Disetrap.com– Belakangan ini Pondok Pesantren Al-Zaytun mencuri perhatian publik. Pondok pesantren yang berlokasi di Indramayu ini, diduga memberikan ajaran yang menyimpang dari agama. Atas persoalan ini, Pemerintah Provinsi Jawa Barat mengambil langkah dengan membentuk tim investigasi khusus Pondok Pesantren Al-Zaytun. Bahkan Panji Gumilang selaku pimpinan Pondok Pesantren Al-Zaytun mulai dialporkan atas dugaan isu ini.

Dr. Muhammad Taufiq, S.H., M.H., yang merupakan seorang advokat turut memberikan tanggapannya. Taufiq melihat persolan ini dari 2 sisi yaitu sisi politik dan sisi hukum. Dari sisi politik, persoalan ponpes Al-Zaytun ini tidak bisa dipisahan dari kepentingan rezim. Bahkan beberapa petinggi negar diduga membela Panji Gumilang. Dan menurut Taufiq, ini adalah sebuah skenario yang sudah diciptakan oleh rezim. Ada sebuah kekuatan politik besar yang jelas membakingi Al-Zaytun.

Dari perspektif hukum, Taufiq mengatakan justru lebih sederhana. Menurutnya, hukum itu sesuatu yang bertentangan dengan fakta-fakta hukum positif, itu kejahatan. Dan yang paling mudah pembuktiannya adalah penistaan agama.

“Misalnya dia mengatakan bahwa berhaji tidak perlu ke tanah suci cukup di Indonesia saja, karena dalam Lagu Indonesia Raya ada menyebutkan Indonesia tanah yang suci dan pernyataan-pernyataan lain yang cukup membuktikan bahwa ajaran ini sesat. Itu sudah penghinaan, karena ajaran pergi haji itu bukan ajaran Muhammad SAW tapi ajaran Allah SWT.” Tutur Taufiq yang juga Presiden Asosiasi Ahli Pidana Indonesia

Penyimpangan lain yang dilakukan ponpes ini yaitu ketika solat idul fitri ada 3 imam dan ada perempuan di depan.

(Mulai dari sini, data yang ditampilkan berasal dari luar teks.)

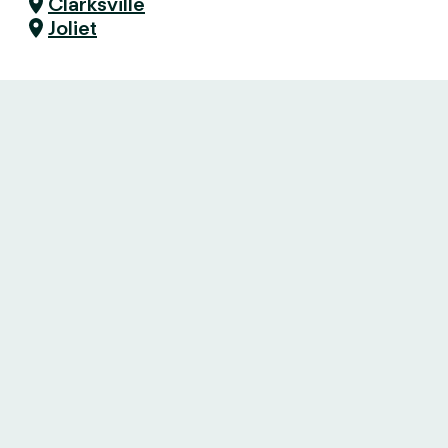
Clarksville
Joliet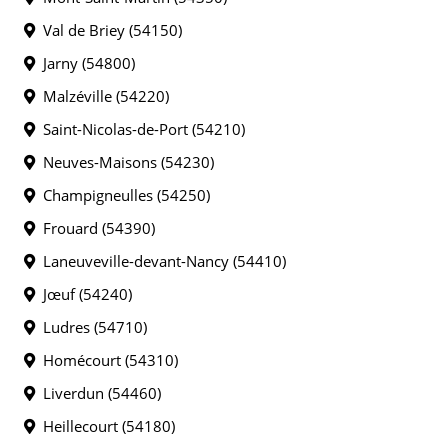
Val de Briey (54150)
Jarny (54800)
Malzéville (54220)
Saint-Nicolas-de-Port (54210)
Neuves-Maisons (54230)
Champigneulles (54250)
Frouard (54390)
Laneuveville-devant-Nancy (54410)
Jœuf (54240)
Ludres (54710)
Homécourt (54310)
Liverdun (54460)
Heillecourt (54180)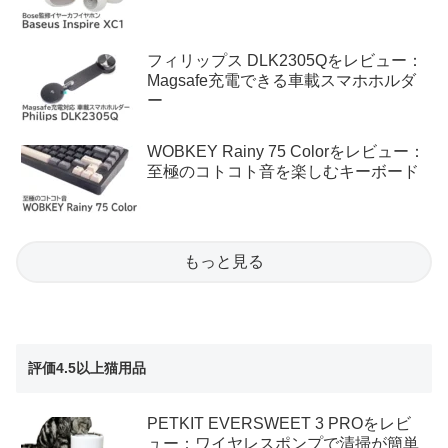
フィリップス DLK2305Qをレビュー：
Magsafe充電できる車載スマホホルダ
ー
WOBKEY Rainy 75 Colorをレビュー：
至極のコトコト音を楽しむキーボード
もっと見る
評価4.5以上猫用品
PETKIT EVERSWEET 3 PROをレビ
ュー：ワイヤレスポンプで清掃が簡単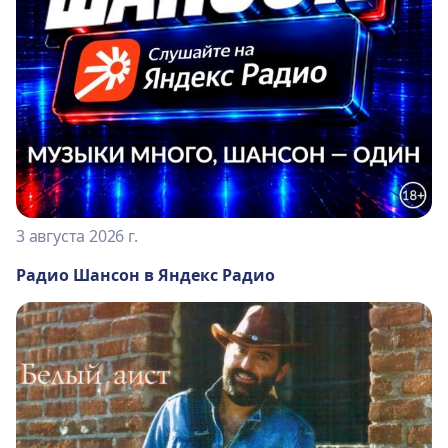
3 августа 2026 г.
Радио Шансон в Яндекс Радио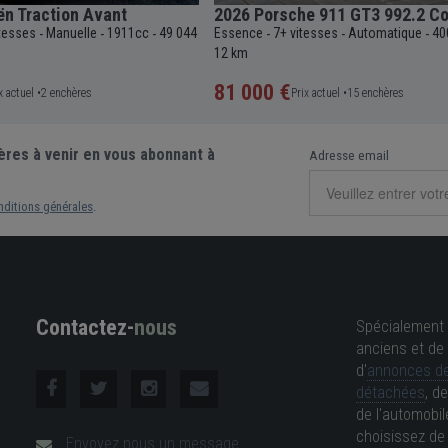
ën Traction Avant
2026 Porsche 911 GT3 992.2 C
itesses
Manuelle
1911cc
49 044
Essence
7+ vitesses
Automatique
40
-
-
-
-
-
-
12 km
81 000 €
x actuel •
2 enchères
Prix actuel •
15 enchères
ères à venir en vous abonnant à
Adresse email
nditions générales
.
Contactez-
nous
Spécialement 
anciens et de 
d'
annonces de
détachées
, d
de l'automobil
choisissez d
Envoyez nous un message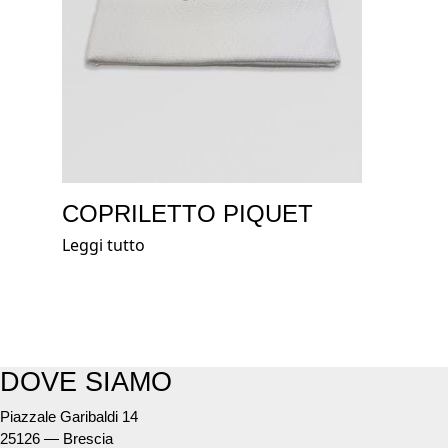
COPRILETTO PIQUET
Leggi tutto
DOVE SIAMO
Piazzale Garibaldi 14
25126 — Brescia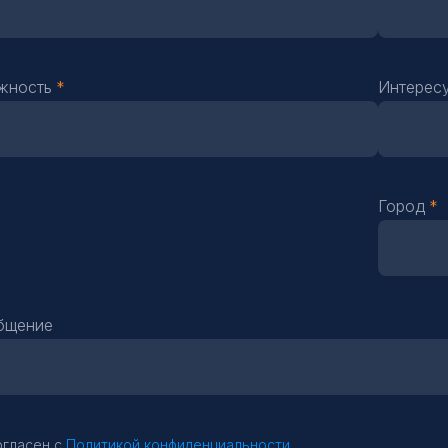
жность
Интерес
Город
бщение
огласен с
Политикой конфиденциальности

“Padahal ajaran agama kita sudah jelas, shaf laki-laki itu di depan. Jadi dari penyimpangan ini, kalau menggunakan pendekatan hukum atau tauhid itu sudah salah” kata M. Taufiq

Akan tetapi hal ini seperti sengaja dibiarkan karena ingin merepresentasikan islam nusantara.

 “Jadi diciptakannya Al-Zaytun ini sebaga sebuah kesengajaan untuk merepresentasi islam liberal” kata Taufiq

Adanya penyimpangan-penyimpangan tersebut, maka dapat diancam dengan Pasal 156 A KUHP tentang penistaan atau penodaan agama.

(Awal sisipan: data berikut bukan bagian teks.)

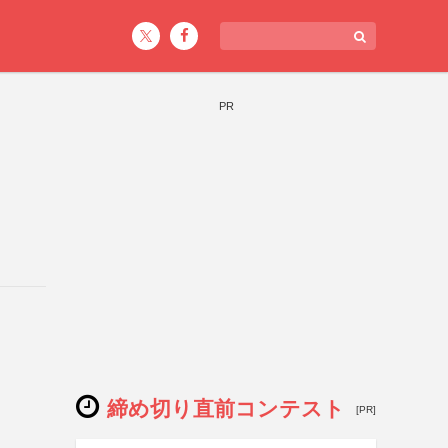
PR
締め切り直前コンテスト
[PR]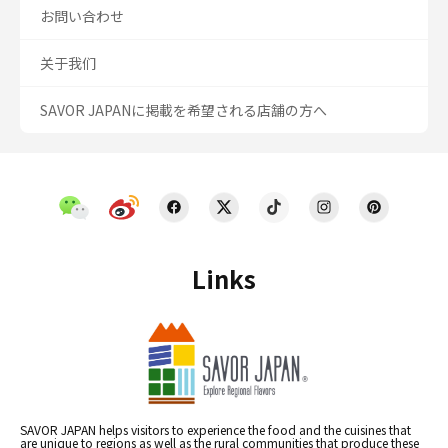
お問い合わせ
关于我们
SAVOR JAPANに掲載を希望される店舗の方へ
Links
SAVOR JAPAN helps visitors to experience the food and the cuisines that
are unique to regions as well as the rural communities that produce these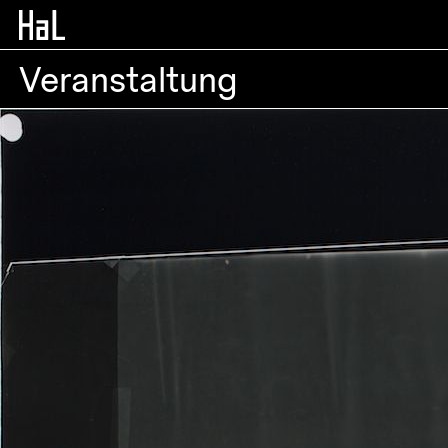
Veranstaltung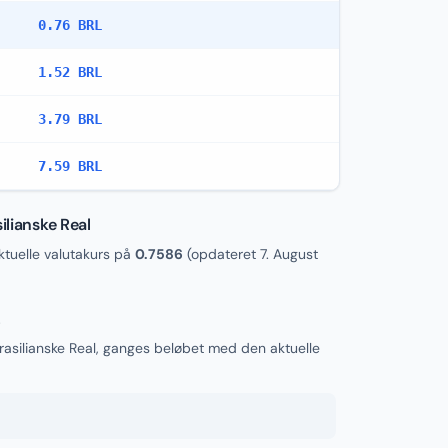
0.76 BRL
1.52 BRL
3.79 BRL
7.59 BRL
ilianske Real
tuelle valutakurs på
0.7586
(opdateret
7. August
L
Brasilianske Real, ganges beløbet med den aktuelle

Sejalan dengan apa yang dikatakan oleh Taufiq, Wahyudi Al Waroky, M.Si., mengatakan bahwa kasus ini bukan persoaan hukum tapi persoalan politik.

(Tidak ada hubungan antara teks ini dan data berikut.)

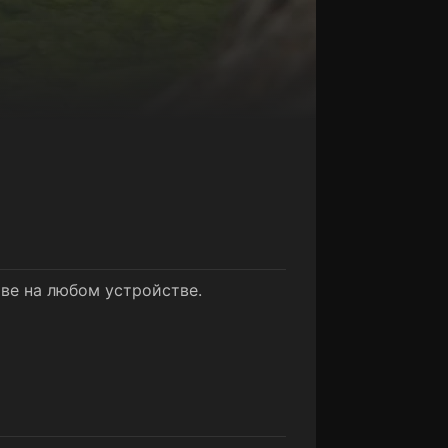
тве на любом устройстве.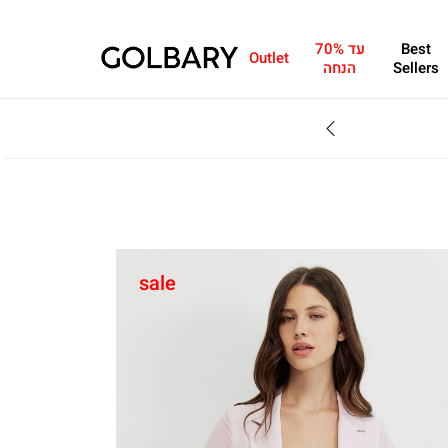
Best
עד 70%
Outlet
Sellers
הנחה
SALE - עד 70% הנחה על הקולקצייה * על מגוון פריטים המשתתפים במבצע , עד 31.8
sale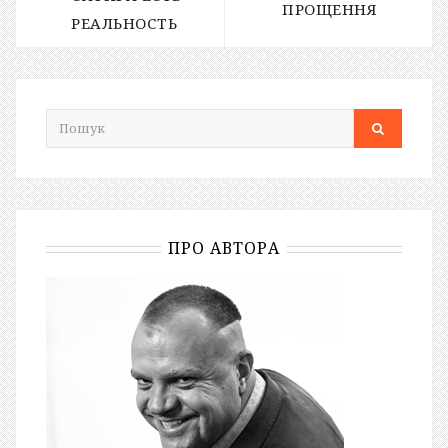
ПРОЩЕННЯ
РЕАЛЬНОСТЬ
ПРО АВТОРА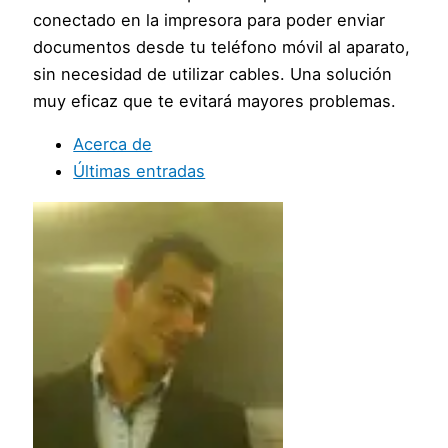
conectado en la impresora para poder enviar
documentos desde tu teléfono móvil al aparato,
sin necesidad de utilizar cables. Una solución
muy eficaz que te evitará mayores problemas.
Acerca de
Últimas entradas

“Saya mengambil kesimpulan bahwa ini ada peristiwa yang bukan peristiwa hukum tetapi peristiwa yang sangat kental nuansa politik sehingga kekuatan-kekuatan politik itu yang bekerja untuk tidak melakukan proses penegakan hukum”

Sebab menurut Wahyudi, kasus ini tidak perlu lama-lama kalau ingin diselesaikan. Kalau ingin diselesaikan dari sisi hukum sudah bisa diselesaikan dengan Pasal 156 A KUHP.

Berkaitan dengan Pemrov Jabar yang membentuk tim investigasi, Wahyudi menyebutkan bahwa kasus ini tidak bisa ditangani oleh Pemerintah Daerah (Pemda) karena urusan keagamaan adalah urusn yang masih dipegang oleh Pemerintah Pusat.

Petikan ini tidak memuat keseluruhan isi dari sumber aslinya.